Marcelo Ebrard vive en una casa cuyo predio se regularizó y cuyo permiso de uso de suelo fue modificado mientras él era jefe de Gobierno. Por si hace falta decirlo, regularizar/modificar un inmueble es un dolorón de cabeza que seguro se hace más leve si la máxima autoridad de la ciudad está interesada en que los trámites caminen.

David Razú vive (o hasta el martes vivía) en un departamento rentado en un edificio construido mientras él era el número dos de la delegación Miguel Hidalgo, en donde se encuentra el inmueble. Sucede que el edificio viola la ley, que tiene más pisos de los que debiera, que hubo cosas raras (por decirlo suave) durante la regularización de ese predio. Y que trámites y construcción de esa obra ilegal ocurrieron mientras Razú era altísimo funcionario de la MH.

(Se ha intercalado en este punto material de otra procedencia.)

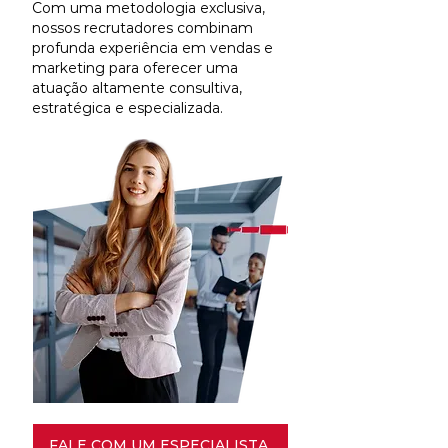
Com uma metodologia exclusiva,
nossos recrutadores combinam
profunda experiência em vendas e
marketing para oferecer uma
atuação altamente consultiva,
estratégica e especializada.
FALE COM UM ESPECIALISTA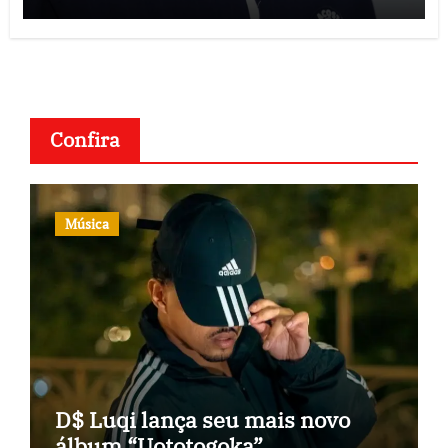
Confira
Música
D$ Luqi lança seu mais novo
álbum “Uototogoka”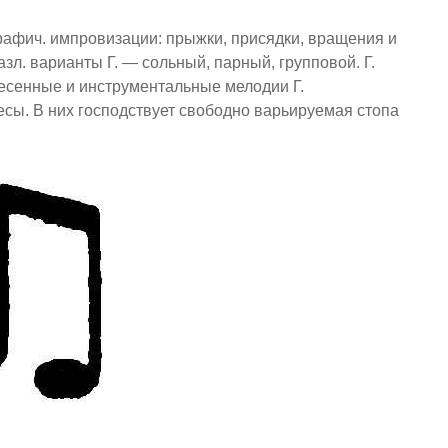
рафич. импровизации: прыжки, присядки, вращения и
зл. варианты Г. — сольный, парный, групповой. Г.
Песенные и инструментальные мелодии Г.
ьесы. В них господствует свободно варьируемая стопа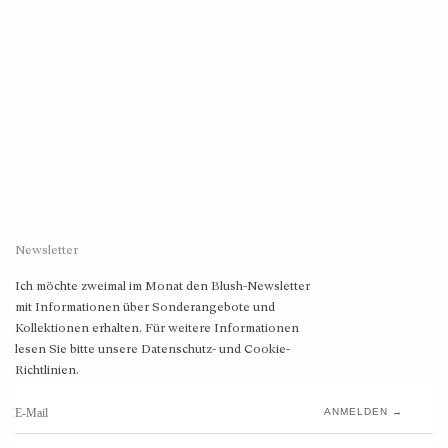
Newsletter
Ich möchte zweimal im Monat den Blush-Newsletter
mit Informationen über Sonderangebote und
Kollektionen erhalten. Für weitere Informationen
lesen Sie bitte unsere Datenschutz- und Cookie-
Richtlinien.
ANMELDEN →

Seguro estos casos son meras casualidades, eventos surgidos por purititita mala suerte. Muy, pero muy mala suerte.

Porque miren que de todos los departamentos que Razú podría haber rentado (27 aparecían ayer anunciados en Metros Cúbicos en la Escandón, la colonia del departamento de marras; o mil 580 si Razú hubiera ampliado su búsqueda a toda la Miguel Hidalgo) tiene su chiste que la suerte le haya llevado a elegir justo uno en un edificio habilitado irregularmente por el gobierno delegacional del que fue coprotagonista. (ver cobertura del diario Reforma).

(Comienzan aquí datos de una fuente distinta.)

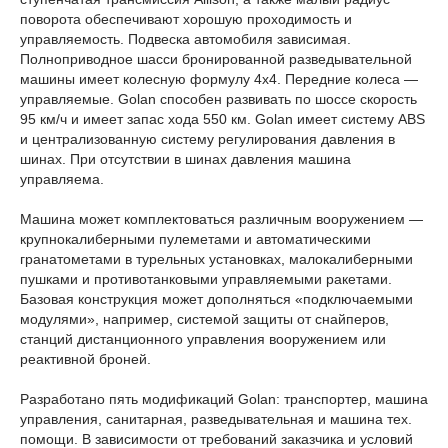
поворота обеспечивают хорошую проходимость и
управляемость. Подвеска автомобиля зависимая.
Полноприводное шасси бронированной разведывательной
машины имеет колесную формулу 4x4. Передние колеса —
управляемые. Golan способен развивать по шоссе скорость
95 км/ч и имеет запас хода 550 км. Golan имеет систему ABS
и централизованную систему регулирования давления в
шинах. При отсутствии в шинах давления машина
управляема.
Машина может комплектоваться различным вооружением —
крупнокалиберными пулеметами и автоматическими
гранатометами в турельных установках, малокалиберными
пушками и противотанковыми управляемыми ракетами.
Базовая конструкция может дополняться «подключаемыми
модулями», например, системой защиты от снайперов,
станций дистанционного управления вооружением или
реактивной броней.
Разработано пять модификаций Golan: транспортер, машина
управления, санитарная, разведывательная и машина тех.
помощи. В зависимости от требований заказчика и условий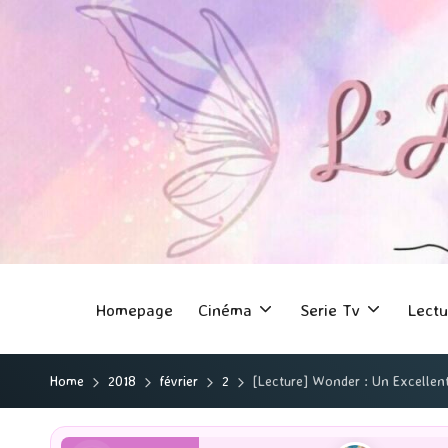
Homepage
Cinéma
Serie Tv
Lectu
Home
2018
février
2
[Lecture] Wonder : Un Excellen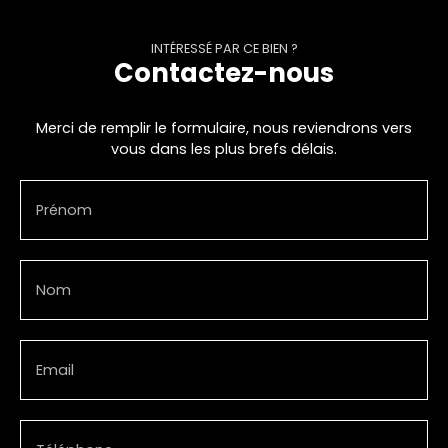
INTÉRESSÉ PAR CE BIEN ?
Contactez-nous
Merci de remplir le formulaire, nous reviendrons vers
vous dans les plus brefs délais.
Prénom
Nom
Email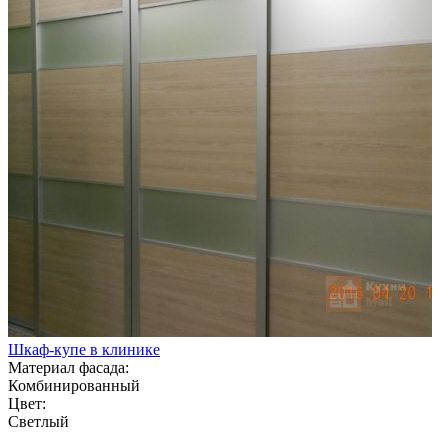
Шкаф-купе в клинике
Материал фасада:
Комбинированный
Цвет:
Светлый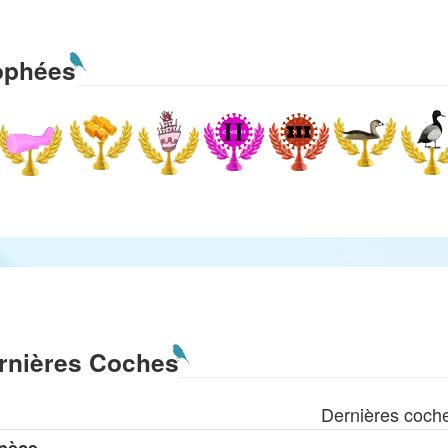
ophées
rnières Coches
Dernières coch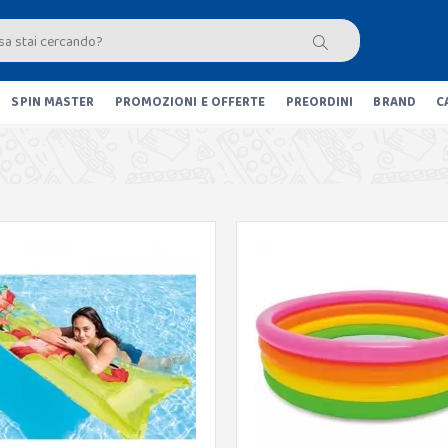
SPIN MASTER
PROMOZIONI E OFFERTE
PREORDINI
BRAND
C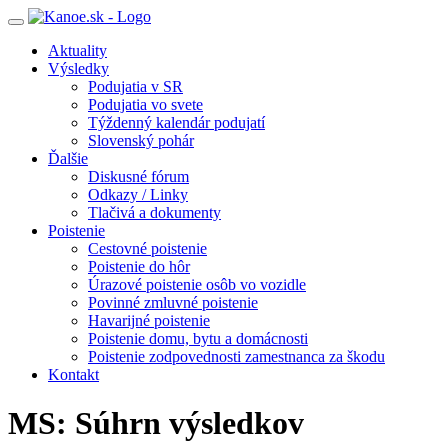
Toggle
navigation
Aktuality
Výsledky
Podujatia v SR
Podujatia vo svete
Týždenný kalendár podujatí
Slovenský pohár
Ďalšie
Diskusné fórum
Odkazy / Linky
Tlačivá a dokumenty
Poistenie
Cestovné poistenie
Poistenie do hôr
Úrazové poistenie osôb vo vozidle
Povinné zmluvné poistenie
Havarijné poistenie
Poistenie domu, bytu a domácnosti
Poistenie zodpovednosti zamestnanca za škodu
Kontakt
MS: Súhrn výsledkov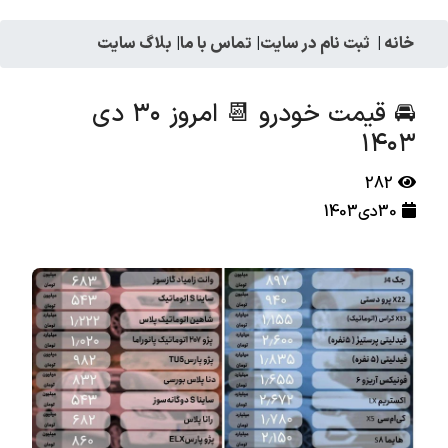
خانه
|
ثبت نام در سایت
|
تماس با ما
|
بلاگ سایت
🚘 قیمت خودرو 📆 امروز ۳۰ دی
۱۴۰۳
282
30دی1403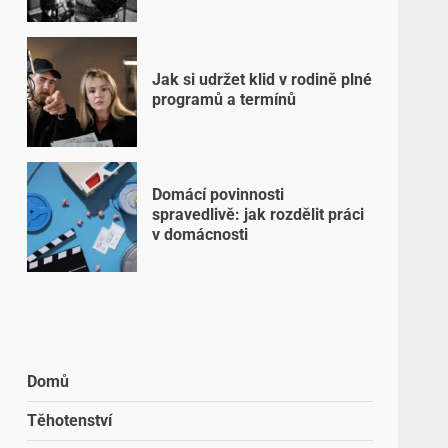
Jak si udržet klid v rodině plné
programů a termínů
Domácí povinnosti
spravedlivě: jak rozdělit práci
v domácnosti
Domů
Těhotenství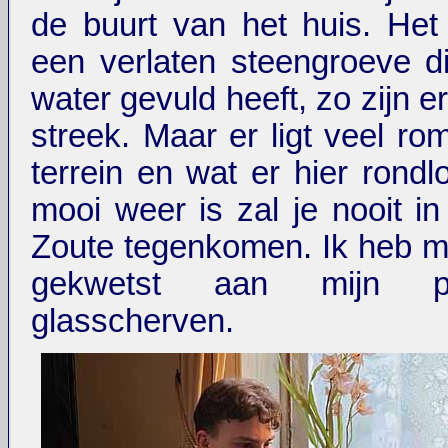
de buurt van het huis. Het i
een verlaten steengroeve d
water gevuld heeft, zo zijn e
streek. Maar er ligt veel ro
terrein en wat er hier rondl
mooi weer is zal je nooit in
Zoute tegenkomen. Ik heb mi
gekwetst aan mijn p
glasscherven.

Con Marcelo, esto de la mala suerte con sus caseros se enreda aún más (ver notas de Milenio de lunes y martes). Porque no sólo el predio por el que hoy paga 80 mil pesos al mes fue regularizado en sus tiempos como mejor alcalde del mundo, sino que, maldita mala suerte, los constructores de la casa donde vive han tenido relaciones comerciales con un hermano del exjefe de Gobierno e incluso con el Partido Centro Democrático, ese fundado por Marcelo. Damn it! Bien decían que este mundo es un pañuelo. (ver columna de Alberto Aguirre del martes en El Economista).

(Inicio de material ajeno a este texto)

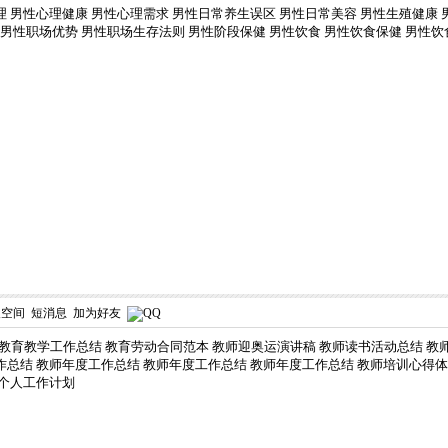
理
男性心理健康
男性心理需求
男性日常养生误区
男性日常美容
男性生殖健康
男性职场优势
男性职场生存法则
男性阶段保健
男性饮食
男性饮食保健
男性饮
人空间
短消息
加为好友
教育教学工作总结
教育劳动合同范本
教师迎奥运演讲稿
教师读书活动总结
教
作总结
教师年度工作总结
教师年度工作总结
教师年度工作总结
教师培训心得体
个人工作计划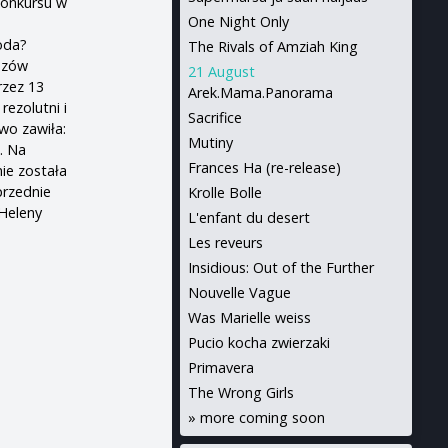
konkursu w
One Night Only
oda?
The Rivals of Amziah King
idzów
21 August
rzez 13
Arek.Mama.Panorama
rezolutni i
Sacrifice
wo zawiła:
Mutiny
. Na
Frances Ha (re-release)
ie została
przednie
Krolle Bolle
 Heleny
L'enfant du desert
Les reveurs
Insidious: Out of the Further
Nouvelle Vague
Was Marielle weiss
Pucio kocha zwierzaki
Primavera
The Wrong Girls
»
more coming soon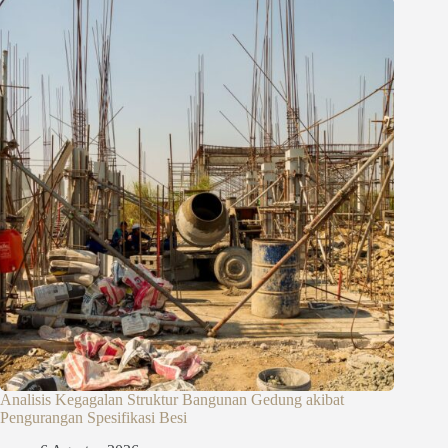
Analisis Kegagalan Struktur Bangunan Gedung akibat
Pengurangan Spesifikasi Besi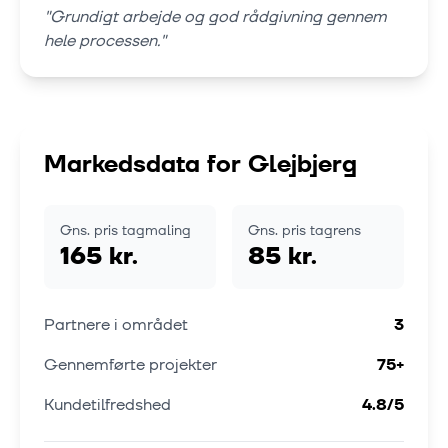
"
Grundigt arbejde og god rådgivning gennem
hele processen.
"
Markedsdata for
Glejbjerg
Gns. pris tagmaling
Gns. pris tagrens
165 kr.
85 kr.
Partnere i området
3
Gennemførte projekter
75
+
Kundetilfredshed
4.8
/5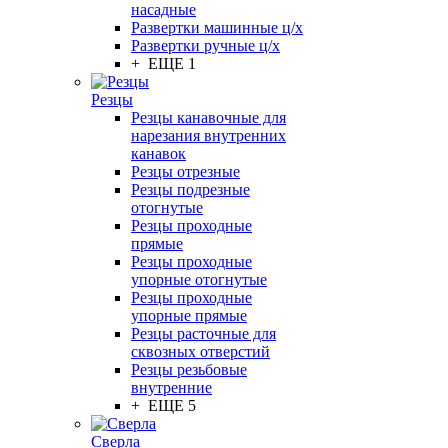
насадные
Развертки машинные ц/х
Развертки ручные ц/х
+ ЕЩЕ 1
Резцы
Резцы канавочные для
нарезания внутренних
канавок
Резцы отрезные
Резцы подрезные
отогнутые
Резцы проходные
прямые
Резцы проходные
упорные отогнутые
Резцы проходные
упорные прямые
Резцы расточные для
сквозных отверстий
Резцы резьбовые
внутренние
+ ЕЩЕ 5
Сверла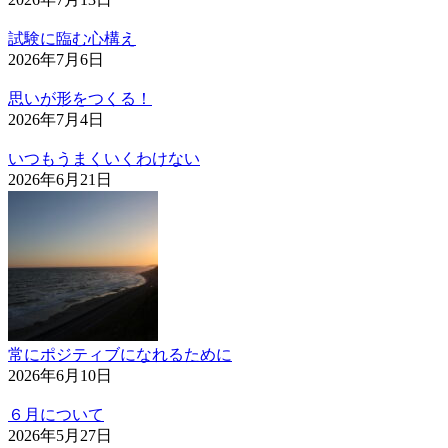
試験に臨む心構え
2026年7月6日
思いが形をつくる！
2026年7月4日
いつもうまくいくわけない
2026年6月21日
常にポジティブになれるために
2026年6月10日
６月について
2026年5月27日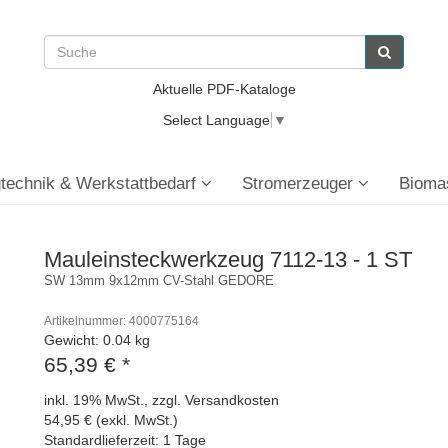
Aktuelle PDF-Kataloge
Select Language
▼
technik & Werkstattbedarf
Stromerzeuger
Bioma
Mauleinsteckwerkzeug 7112-13 - 1 ST
SW 13mm 9x12mm CV-Stahl GEDORE
Artikelnummer: 4000775164
Gewicht: 0.04 kg
65,39 €
*
inkl. 19% MwSt., zzgl. Versandkosten
54,95 € (exkl. MwSt.)
Standardlieferzeit: 1 Tage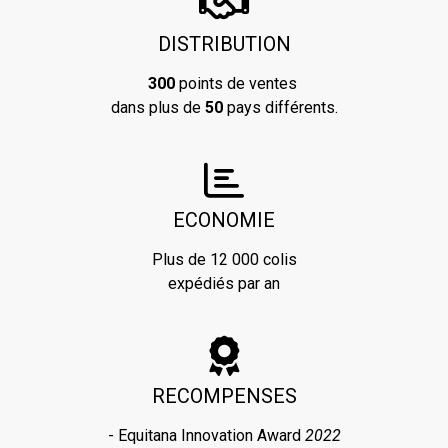
DISTRIBUTION
300
points de ventes
dans plus de
50
pays différents.
ECONOMIE
Plus de 12 000 colis
expédiés par an
RECOMPENSES
- Equitana Innovation Award
2022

Por cierto, en esa columna de Alberto Aguire se cita otro dato que constituiría sobre el mal fario que persigue a nuestros políticos con sus arrendadores. Sucede que ese columnista recuerda que el penthouse que Ebrard rentó en el Parque México de 2006 a 2011 pertenecía a Salvador Izquierdo Carballeda, de profesión arquitecto. Sucede que un arquitecto de ese mismo nombre aparece en el portal de transparencia del Distrito Federal, con un millonario contrato fechado en diciembre de 2008 para vender gasolina al gobierno del Distrito Federal presidido por Ebrard.

¿El arrendador ganó un contrato del GDF presidido por el arrendatario? No. Sería demasiada mala suerte. Incluso para nuestros ya comunes asuntos de caseros de politicos.

Esta cauda de casos tienen en la “casa blanca” de las Lomas, de la familia del presidente Enrique Peña Nieto, a su mayor exponente. De tantas constructoras inmobiliarias que hay en México, la esposa del mexiquense fue a hacer tratos con una compañía favorecida con contratos por gobiernos presididos por su esposo. Qué mala pata, de veras.

Y sobre casas que involucren a panistas basta con recordar que la residencia que arrendó en 2011 en Bosques de las Lomas Miguel Ángel Osorio Chong, perteneció a la jefa de la Oficina Presidencial en tiempos de Felipe Calderón: Patricia Flores Elizondo. Seguro es meritita y canija coincidencia.

Ojalá el próximo ejercicio de 3de3 que se haga incluya exigir comprobantes de varios domicilios, recibos de pago incluidos. Porque, ¡ah cuánta mala suerte tienen nuestros políticos a la hora de elegir casa! Puro caso que se presta al sospechosismo. ¡Pobrecitos, caray!